Judge Grants Motion for Judgment From Defendant Accused of Mis-Identifying Creditor in Letter

A District Court judge in New York has granted a defendant’s motion for judgment on the pleadings after it was sued for allegedly violating the Fair Debt Collection Practices Act by identifying different creditors in two separate collection letters.

A copy of the ruling in the case of Olson v. Enhanced Recovery Co., can be accessed by clicking here.

The plaintiff received two collection letters about 40 days apart from one another in an attempt to collect on a retail credit card debt. The first letter included the following identifying information at the top of the page:

Creditor: Kohl’s Department Stores, Inc.
Original Balance: $1,224.33
Original Creditor: Capital One, N.A.
Interest Accrued: N/A
Re: Your Kohl’s Credit Card Account: XXXXXXXX6652
Non-interest Charges & Fees: N/A
Amount of Debt: $1,224.33
Payments: -$0.00
Reference Number: XXXXXXXXX
Settlement Amount: $612.17

The second letter changed the information around slightly.

Creditor: Capital One, N.A.
Original Balance: $1,224.33
Original Creditor: Capital One, N.A.
Interest Accrued: N/A
Re: Your Kohl’s Credit Card Account: XXXXXXXX6652
Non-interest Charges & Fees: N/A
Amount of Debt: $1,224.33
Payments: -$0.00
Reference Number: XXXXXXXXX
Settlement Amount: $612.17

The plaintiff filed suit, alleging the two letters violated Sections 1692g(b) and 1692e(2)(A) and/or 1692e(10) of the FDCPA because Kohl’s should not have been listed as a creditor in the first letter. By changing the name of the creditor in the first letter, the plaintiff argued, the defendant admitted it had made a mistake in the first letter.

Looking at a similar case — Bryan v. Credit Control, LLC — in which Kohl’s was identified as the debt collector’s “Client” in a collection letter, with Chase Bank being identified as the “Original Credit Grantor” a Magistrate Judge found no violation of the FDCPA Kohl’s qualified as a creditor under the statute since it was “the entity offering credit accounts to its customers, including Plaintiff, and. . . facilitating the incurrence of monetary obligations through transactions by consumers exclusively at its stores. Moreover, Kohl’s is responsible for collecting the monies owed as a result of the debts it creates.”
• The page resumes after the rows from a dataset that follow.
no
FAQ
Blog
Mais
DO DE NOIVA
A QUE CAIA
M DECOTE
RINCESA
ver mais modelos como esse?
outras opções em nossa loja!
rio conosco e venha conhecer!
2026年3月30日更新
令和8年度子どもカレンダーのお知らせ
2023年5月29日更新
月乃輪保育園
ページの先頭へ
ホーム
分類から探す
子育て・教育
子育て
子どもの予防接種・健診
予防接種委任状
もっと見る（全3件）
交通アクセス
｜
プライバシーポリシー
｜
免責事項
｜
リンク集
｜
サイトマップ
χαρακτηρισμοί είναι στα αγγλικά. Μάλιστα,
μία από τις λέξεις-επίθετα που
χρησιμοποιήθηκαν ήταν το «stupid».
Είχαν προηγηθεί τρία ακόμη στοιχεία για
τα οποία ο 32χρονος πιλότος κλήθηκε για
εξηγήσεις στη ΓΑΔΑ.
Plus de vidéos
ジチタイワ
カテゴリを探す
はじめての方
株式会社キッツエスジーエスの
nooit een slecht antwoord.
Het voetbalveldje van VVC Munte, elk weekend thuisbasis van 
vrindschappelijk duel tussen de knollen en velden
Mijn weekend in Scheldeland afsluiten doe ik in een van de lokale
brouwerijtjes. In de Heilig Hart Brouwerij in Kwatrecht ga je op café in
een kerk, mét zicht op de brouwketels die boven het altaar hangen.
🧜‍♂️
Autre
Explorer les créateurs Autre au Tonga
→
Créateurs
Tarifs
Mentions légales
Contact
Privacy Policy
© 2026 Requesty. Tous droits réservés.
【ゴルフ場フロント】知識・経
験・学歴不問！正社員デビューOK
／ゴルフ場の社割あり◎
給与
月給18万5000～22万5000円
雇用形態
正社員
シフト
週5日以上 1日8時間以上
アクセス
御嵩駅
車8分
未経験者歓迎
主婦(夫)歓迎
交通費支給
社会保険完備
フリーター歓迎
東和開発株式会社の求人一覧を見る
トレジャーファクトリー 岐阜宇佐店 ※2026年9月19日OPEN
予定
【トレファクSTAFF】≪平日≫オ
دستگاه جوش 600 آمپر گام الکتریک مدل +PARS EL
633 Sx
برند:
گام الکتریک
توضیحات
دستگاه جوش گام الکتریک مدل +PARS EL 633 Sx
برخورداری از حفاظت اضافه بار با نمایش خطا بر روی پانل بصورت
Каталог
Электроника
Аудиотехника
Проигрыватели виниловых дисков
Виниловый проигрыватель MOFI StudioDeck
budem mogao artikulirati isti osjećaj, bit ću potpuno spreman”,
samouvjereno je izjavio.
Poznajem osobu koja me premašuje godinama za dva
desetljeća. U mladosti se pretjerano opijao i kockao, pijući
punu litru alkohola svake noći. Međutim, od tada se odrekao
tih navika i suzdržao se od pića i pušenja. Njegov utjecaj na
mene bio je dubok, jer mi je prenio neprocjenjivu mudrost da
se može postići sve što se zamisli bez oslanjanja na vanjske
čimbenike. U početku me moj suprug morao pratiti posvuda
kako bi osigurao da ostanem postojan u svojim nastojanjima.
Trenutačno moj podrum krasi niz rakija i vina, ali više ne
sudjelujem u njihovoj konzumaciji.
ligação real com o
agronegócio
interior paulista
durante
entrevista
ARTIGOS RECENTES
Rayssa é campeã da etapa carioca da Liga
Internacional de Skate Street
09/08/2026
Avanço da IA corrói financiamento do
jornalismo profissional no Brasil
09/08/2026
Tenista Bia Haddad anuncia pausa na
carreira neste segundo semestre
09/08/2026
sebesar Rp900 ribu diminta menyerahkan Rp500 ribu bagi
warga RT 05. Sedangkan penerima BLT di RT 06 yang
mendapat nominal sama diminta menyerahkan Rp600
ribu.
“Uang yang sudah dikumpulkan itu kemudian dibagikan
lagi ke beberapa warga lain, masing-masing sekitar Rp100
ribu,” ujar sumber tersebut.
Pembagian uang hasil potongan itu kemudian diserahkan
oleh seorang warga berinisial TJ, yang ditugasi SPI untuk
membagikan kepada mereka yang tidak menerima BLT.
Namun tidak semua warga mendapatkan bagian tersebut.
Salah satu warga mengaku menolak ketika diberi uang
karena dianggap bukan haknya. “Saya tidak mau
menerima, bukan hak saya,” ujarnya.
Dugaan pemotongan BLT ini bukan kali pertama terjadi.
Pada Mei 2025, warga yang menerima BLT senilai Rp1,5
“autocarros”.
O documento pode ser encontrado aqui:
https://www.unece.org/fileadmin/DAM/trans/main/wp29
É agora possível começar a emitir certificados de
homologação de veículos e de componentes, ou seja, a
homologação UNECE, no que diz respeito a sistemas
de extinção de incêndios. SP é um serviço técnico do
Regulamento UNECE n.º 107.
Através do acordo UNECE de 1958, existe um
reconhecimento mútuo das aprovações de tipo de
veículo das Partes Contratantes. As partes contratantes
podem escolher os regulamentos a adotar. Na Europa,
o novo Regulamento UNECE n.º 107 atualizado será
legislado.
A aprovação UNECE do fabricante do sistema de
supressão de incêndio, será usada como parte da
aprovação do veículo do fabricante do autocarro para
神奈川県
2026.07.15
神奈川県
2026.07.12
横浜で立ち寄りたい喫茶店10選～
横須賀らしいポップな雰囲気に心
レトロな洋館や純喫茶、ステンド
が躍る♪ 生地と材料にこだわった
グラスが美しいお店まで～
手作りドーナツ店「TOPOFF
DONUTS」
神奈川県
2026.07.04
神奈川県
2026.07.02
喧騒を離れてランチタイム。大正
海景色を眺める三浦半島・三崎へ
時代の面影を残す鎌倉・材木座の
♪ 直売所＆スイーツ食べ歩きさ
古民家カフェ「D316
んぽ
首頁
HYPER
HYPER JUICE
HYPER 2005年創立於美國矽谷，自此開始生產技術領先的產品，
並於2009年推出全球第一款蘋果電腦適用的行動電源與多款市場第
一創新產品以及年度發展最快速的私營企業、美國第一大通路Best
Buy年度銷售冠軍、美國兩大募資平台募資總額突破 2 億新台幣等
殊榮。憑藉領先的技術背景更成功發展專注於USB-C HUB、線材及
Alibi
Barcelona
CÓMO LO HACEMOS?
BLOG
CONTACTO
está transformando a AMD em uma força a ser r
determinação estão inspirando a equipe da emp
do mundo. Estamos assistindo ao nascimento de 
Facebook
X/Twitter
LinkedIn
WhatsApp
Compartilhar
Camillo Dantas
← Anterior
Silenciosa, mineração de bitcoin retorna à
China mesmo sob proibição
By ruling that Kohl’s was a creditor — at least for the purposes of the FDCPA — the first letter did not violate the statute. And since the second letter was not an initial communication with the plaintiff, there is no “obligation to disclose the creditor’s name” in a subsequent dunning letter, said Judge Sanra Feuerstein of the District Court for the Eastern District of New York.

“Nor is the inconsistent labeling of the ‘Creditor’ in the two Letters misleading given both Letters contain the same salient information regarding Kohl’s,” Judge Feuerstein wrote. “Any technical violation of § 1692e is ameliorated by the inclusion of the Kohl’s information, which eviscerates the potential for the least sophisticated consumer to be frustrated in her ability to intelligently choose her response to said Letters; hence such violation is immaterial.”